Le Trou Aid Post cemetery

If you are passionate about the history of World War 1 and 2, you will inevitably have to deal with the dead. Strange as it may sound, but for some reason I can enjoy walking around the military cemeteries while reading the names of the men and women who gave their lives during these world wars, or even just to unwind

One of the most beautiful cemeteries I visited is Le Trou Aid Post Cemtery. This is a British cemetery and is the responsibility of the Commonwealth War Graves Commission (CWGC). It was designed by Sir Herbert Baker, the architect of the Indian Memorial at Neuve-Chapelle and buildings like the parliament in Delhi in India and the Union Building in Pretoria in South Africa.


The cemetery is located a few kilometers south of the French village of Fleurbaix in the Pas-de-Calais department in Northern France, less than 10 kilometers from the Belgian border. It has an almost square design, a moat runs around the cemetery, and the cemetery mainly contains weeping willows, which contribute to the beautiful cemetery.


The entrance is located on the Rue du Petillon, where 2 stone posts give access to the path to the actual entrance to the cemetery.

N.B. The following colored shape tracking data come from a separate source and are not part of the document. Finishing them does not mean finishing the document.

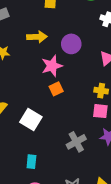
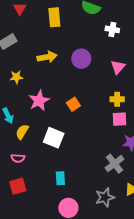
pink star: (52, 66) -> (39, 101), moved
gray cross: (76, 142) -> (114, 164), moved

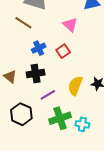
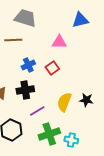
brown line: (23, 23) -> (13, 40), turned -36
pink triangle: (70, 25) -> (59, 42), turned -42

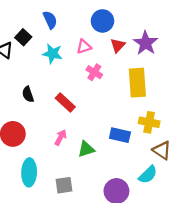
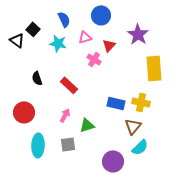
blue semicircle: (50, 20) -> (64, 19), moved
red triangle: (118, 45) -> (109, 45), moved
yellow rectangle: (137, 83) -> (154, 68), moved
blue rectangle: (120, 135) -> (116, 103), moved
brown triangle: (162, 150) -> (133, 126), moved, turned 36
gray square: (64, 185) -> (68, 144), moved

On the left post is mentioned 'LE TROU AID POST' and on the left post is mentioned 'CEMETERY 1914-1915'. Then there's a path to the entrance building which has a cottage stylish look. Along the path is an information panel with information about the cemetery and the Battle of Fromelles. In the entrance building you will find the cemetery register where the names of the buried are mentioned. There's also a visitor's book where you can write something during your visit.


This cemetery contains 356 victims of the Great War, of which 207 are unidentified. They lie under a grave with the inscription 'A Soldier of the Great War, known unto God' or possibly mentioning his regiment, which sometimes was proven by the clothes or things they found on the body, such as a pin of the regiment.

Among the victims are soms distinguished soldiers:

  • Arthur Willoughby George Lowry Cole, Brigadier General in the General Staff and Commander of the 25th Infantry Brigade, awarded the Distinguished Service Order (DSO) and the Order of the Bath (CB).
  • Alan Knyveton Hargreaves, Captain in the Rifle Brigade, awarded the Distinguished Service Order (DSO).
  • Richard Jellard Ford, Captain in the Worcestershire Regiment, awarded the Military Cross (MC).
  • Reginald Percy Stoneham, Second Lieutenant in the Sherwood Foresters (Notts and Derby Regiment), awarded the Distinguished Conduct Medal (DCM).
Corporal W. Butler of the 1st Battalion Worcestershire Regiment and the soldiers J. Lickley and Joseph B. Metcalf, both of the West Yorkshire Regiment (Prince of Wales's Own) were only 17 years old whent they were killed. They are buried here too.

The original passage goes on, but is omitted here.